Salad rocket is more than a leaf that makes a cheese sandwich upmarket. Our five fascinating facts reveal a history peppered with sex, drugs, rocket and rolls…
There are two main variants of rocket: the familiar, cultivated ‘salad rocket’ varieties that go by the scientific name eruca sativa and its hot, wild cousin, christened diplotaxis tenuifolia. Both types have numerous international aliases, including roquette, arugula, colewort, rucola, jaramango and Italian cress (cultivated); wall rocket, arugula sylvetta and crack mustard (wild).
Packed with vitamins and antioxidants, rocket is a nutritious fuel for the mind, body and especially the skin. Some folk have even been known to smear themselves with fresh leaves for a natural deodorant, while others claim it can make freckles vanish.
Throughout history most foodstuffs seem to have been declared an aphrodisiac by some culture or other. Rocket rates pretty high on the list of Mediterraneans’ love drug – its aphrodisiac powers even caused it to be banned from Italian monasteries in the 12th centuries. At other times followers of Priapus, the Greco-Roman god of fertility, planted the hot potion around his statue to give him a helping hand, as evidenced in this quote from Roman author Columnella: “Th’eruca, Priapus, near thee we sow, to arouse to duty husbands who are slow”.
In America the rapid rise of rocket’s popularity has been seen as an indication of a growing culture of professional elitism.
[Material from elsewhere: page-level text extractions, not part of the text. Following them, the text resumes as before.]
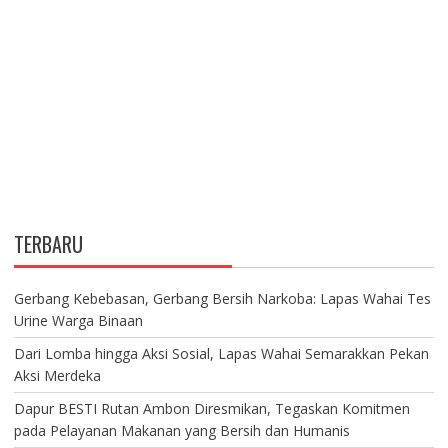
TERBARU
Gerbang Kebebasan, Gerbang Bersih Narkoba: Lapas Wahai Tes
Urine Warga Binaan
Dari Lomba hingga Aksi Sosial, Lapas Wahai Semarakkan Pekan
Aksi Merdeka
Dapur BESTI Rutan Ambon Diresmikan, Tegaskan Komitmen
pada Pelayanan Makanan yang Bersih dan Humanis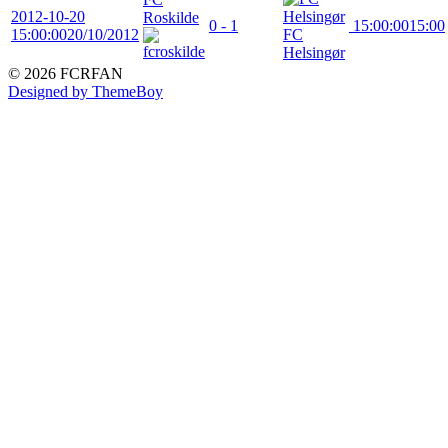
2012-10-20
Roskilde
0 - 1
15:00:00
15:00
15:00:00
20/10/2012
FC
Helsingør
© 2026 FCRFAN
Designed by ThemeBoy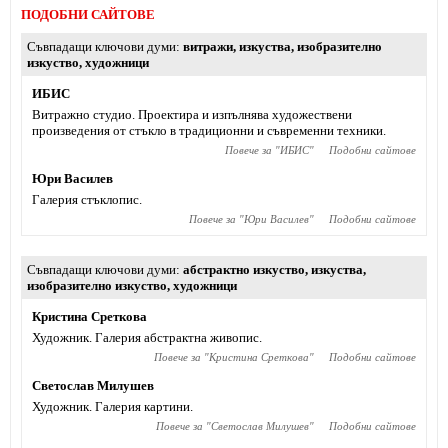
ПОДОБНИ САЙТОВЕ
Съвпадащи ключови думи
витражи
,
изкуства
,
изобразително
изкуство
,
художници
ИБИС
Витражно студио. Проектира и изпълнява художествени
произведения от стъкло в традиционни и съвременни техники.
Повече за "
ИБИС
"
Подобни сайтове
Юри Василев
Галерия стъклопис.
Повече за "
Юри Василев
"
Подобни сайтове
Съвпадащи ключови думи
абстрактно изкуство
,
изкуства
,
изобразително изкуство
,
художници
Кристина Среткова
Художник. Галерия абстрактна живопис.
Повече за "
Кристина Среткова
"
Подобни сайтове
Светослав Милушев
Художник. Галерия картини.
Повече за "
Светослав Милушев
"
Подобни сайтове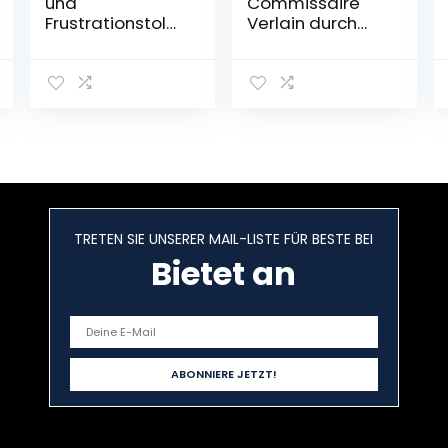
und
Commissaire
Frustrationstoler
Verlain durch
anz bei Hunden
Frankreichs
– Mit 124
kulinarischen
einfachen
Südwesten. Das
Übungen zu
Aquitaine-
einem
Kochbuch
gelassenen und
Gebundene
glücklichen
Ausgabe – 4.
Zusammenlebe
Oktober 2022
n mit Ihrem
Hund
TRETEN SIE UNSERER MAIL-LISTE FÜR BESTE BEI
Taschenbuch –
9. Juli 2022
Bietet an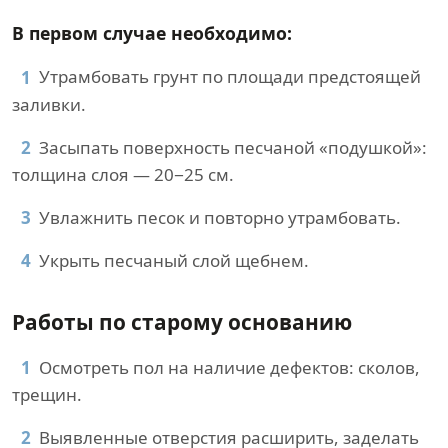
В первом случае необходимо:
Утрамбовать грунт по площади предстоящей
заливки.
Засыпать поверхность песчаной «подушкой»:
толщина слоя — 20−25 см.
Увлажнить песок и повторно утрамбовать.
Укрыть песчаный слой щебнем.
Работы по старому основанию
Осмотреть пол на наличие дефектов: сколов,
трещин.
Выявленные отверстия расширить, заделать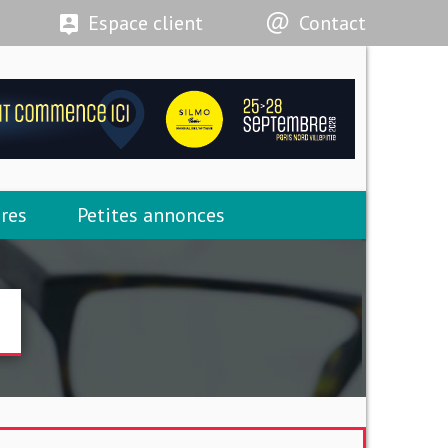
Espace client
Contact
res
Petites annonces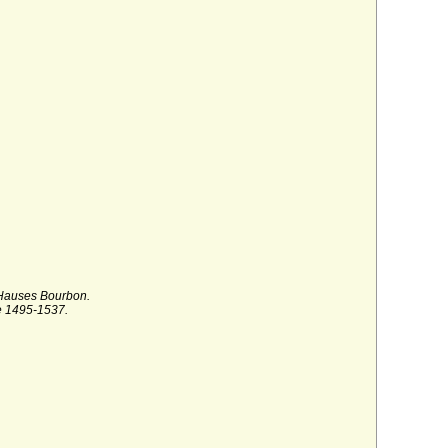
 Hauses Bourbon.
 1495-1537.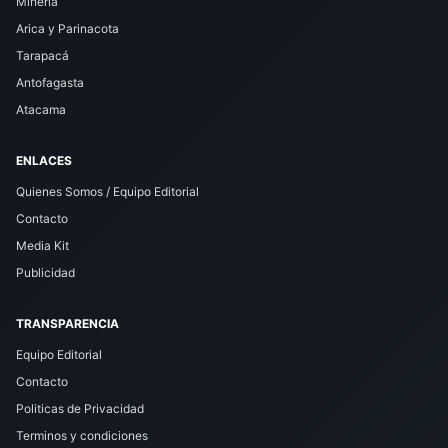
Minería
Arica y Parinacota
Tarapacá
Antofagasta
Atacama
ENLACES
Quienes Somos / Equipo Editorial
Contacto
Media Kit
Publicidad
TRANSPARENCIA
Equipo Editorial
Contacto
Politicas de Privacidad
Terminos y condiciones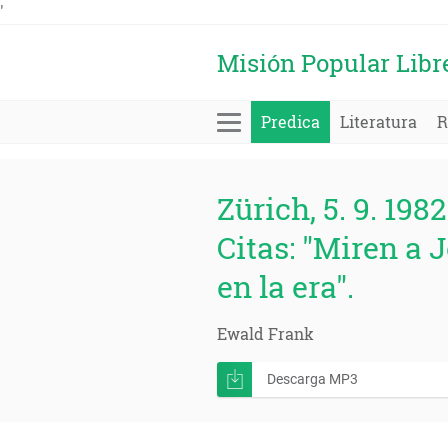
'
Misión Popular Libr
Predica
Literatura
R
Zürich, 5. 9. 1982
Citas: "Miren a 
en la era".
Ewald Frank
Descarga MP3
President Obama caused a bit of a peppery stink when he was said to have complained about the price of rocket, with political commentators naturally dubbing the scandal ‘arugula-gate’.
Besides enjoying its mustardy leaves in a cheese roll we’ll be bottling our harvest by making the Italian rocket liqueur ‘rucola’ or ‘rucolino’. This involves stuffing it in vodka with sugar, lemon peel and a few cloves.